HomeNewsBriefCan Drones be Used to Fight Eco-Trafficking in Latin America?
BRIEF

Can Drones be Used to Fight Eco-Trafficking in Latin America?

ENVIRONMENTAL CRIME / 9 DEC 2014 BY MARGUERITE CAWLEY EN

With indigenous communities in Panama and Peru reportedly planning to use drones to monitor rainforest destruction, this raises all kinds of possibilities for how drones could be used in the future to detect environmental crimes like timber trafficking and illegal mining.

The plans were discussed at the recent 2014 United Nations Climate Change Conference in Lima, Peru, which included the exhibition of the first images from test drone flights showing oil spills in the Peruvian Amazon, reported EFE.

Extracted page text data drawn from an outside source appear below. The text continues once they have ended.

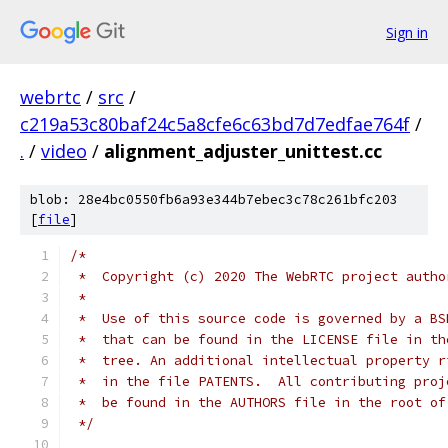
Sign in
webrtc
/
src
/
c219a53c80baf24c5a8cfe6c63bd7d7edfae764f
/
.
/
video
/
alignment_adjuster_unittest.cc
blob: 28e4bc0550fb6a93e344b7ebec3c78c261bfc203
[
file
]
/*
 *  Copyright (c) 2020 The WebRTC project autho
 *
 *  Use of this source code is governed by a BS
 *  that can be found in the LICENSE file in th
 *  tree. An additional intellectual property r
 *  in the file PATENTS.  All contributing proj
 *  be found in the AUTHORS file in the root of
 */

One specialist from Peruvian indigenous rights group Aidesep told EFE that the drones would help gather evidence of violations committed by companies working in the Amazon. Another Peruvian indigenous association told EFE they are interested in using drones to ensure that certain indigenous communities remain isolated; while representatives from Panama's Embera indigenous group said they intended to use drones to map out their territory and determine whether the area can be used to capture and store large amounts of carbon dioxide waste underground, a process known as carbon capture.

The drones to be used by these indigenous groups cost $12,000 each and have a 16 kilometer flight radius, according to EFE.

InSight Crime Analysis

The fact that indigenous activists in the Amazon are already set to begin deploying drones points to a great potential for the use of these aircraft -- which have been growing in popularity in Latin America -- in monitoring illicit activity in jungle regions. Environmental crime is worth billions of dollars each year on a global scale, and involves major criminal networks. One of the current challenges faced by authorities is a lack of adequate tools to combat eco-trafficking.

SEE ALSO:  Coverage of Eco-Trafficking

There is already a precedent for the use of drones in this way: in 2011, Brazil's environmental police purchased drones to track crimes like illegal fishing and deforestation in rural areas.

One key advantage of drones, or unmanned aerial vehicles (UAVs), is that they can perform surveillance in wide swathes of territory that are not easily accessible to humans, or that are dangerous to enter. The jungles of Peru and Colombia are bastions for illegal gold mining, while areas like the Bosawas forest reserve in Nicaragua are heavily impacted by illegal timber extraction and land trafficking.

Nonetheless, more extensive deployment of drones in Latin America still faces a number of complications, including inadequate domestic or international legislation regarding how they can be used. These issues would likely need to be addressed before government bodies could fly the machines in indigenous or privately owned territory.